逃げたい。非常に逃げたい。ただ、状況が状況と言うか主に自分のコミュ障が原因で言葉が出ない。
橘さんが最初に魔物を連れて来るように頼んだ山島さんという人は、この研究所の中では珍しい研究を生業としない人であるらしく、一人だけ白衣を着用せずに作業着のようなものに身を包んでいる。楽しそうに語る橘さんによれば、あれはつなぎ服のように見えてかなり強靭な素材でできているとのこと。
その解説は良いから帰りたいのですが。現在の場所を把握していないばかりに逃げようにもどこに逃げれば良いかが分からない。
もう映像見られてるんだから諦めたらどうかって? 恥ずかしいんですぅ。戦い方とか本当に酷いもんなのでぇ。人に見せられるようなもんじゃなくてですねぇ。

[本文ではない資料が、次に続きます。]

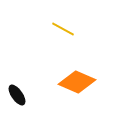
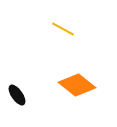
orange diamond: moved 3 px down; rotated 15 degrees clockwise
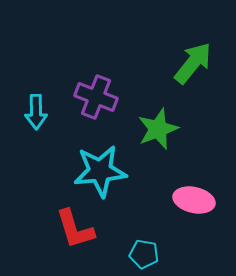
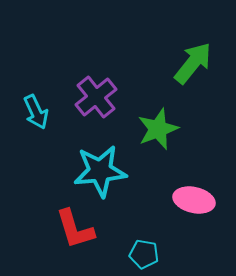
purple cross: rotated 30 degrees clockwise
cyan arrow: rotated 24 degrees counterclockwise
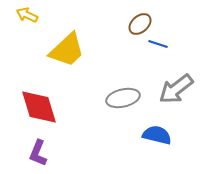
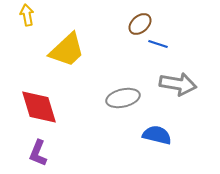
yellow arrow: rotated 55 degrees clockwise
gray arrow: moved 2 px right, 5 px up; rotated 132 degrees counterclockwise
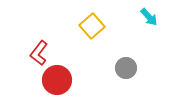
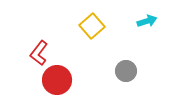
cyan arrow: moved 2 px left, 4 px down; rotated 66 degrees counterclockwise
gray circle: moved 3 px down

ちなみに渡されている武器は、少し長めの両手剣のような物。幾つか置いてあった武器の内、使い易いものを選ぶように言われたのだが、流石に棒はなかった。っていうか銃火器が殆どだった。私使ったことないので使えないのですが。非常に残念ながら。
ただし渡された武器は、強度に着目すれば自分が使っていたものよりも格段に質が良い。やっぱ一般人が適当に用意した程度のものでは太刀打ちできないということなのでしょうね。分かってはいたけれどもが、少し悔しいというか何と言うか。本格的に武器が欲しくなってきたところなので、帰ったら少し考えてみましょうかと。
と、そんなこんなをしている内に、もう少しで魔物を放すとのこと。ただし放すとは言っても、今縛っている鎖の内一つを外して、動ける範囲を少し広げるだけらしい。両脚には枷を付けたままの状態で戦うようで、魔物は非常に動きづらそうにしていた。
魔物の大きさとしては、あまり大きな個体ではない。人里からあまり離れていない場所にいる、森の中でよく見かけるような魔物だ。
…………無用に長引かせるのもアレよね。身体能力を見せびらかしているようにもなりたくはないし、かといって素早く倒せますよみたいなのをアピールしているみたいに見えるのも恥ずかしいし。
何が無難? 真っ直ぐ進んでってぶん殴るで良し?
もうなんか面倒になってきた。深く考えたところで無駄でしょ。後で黒歴史には苦しむとして、今日は心を無にしますか。
山島さんの合図で、魔物の枷が外される。
迫りくる魔物に備えるために武器を正面に構えようとするも、何も動きがない。戦闘態勢を取っているらしい魔物は、近付こうとはしないで静かに体勢を低くしていた。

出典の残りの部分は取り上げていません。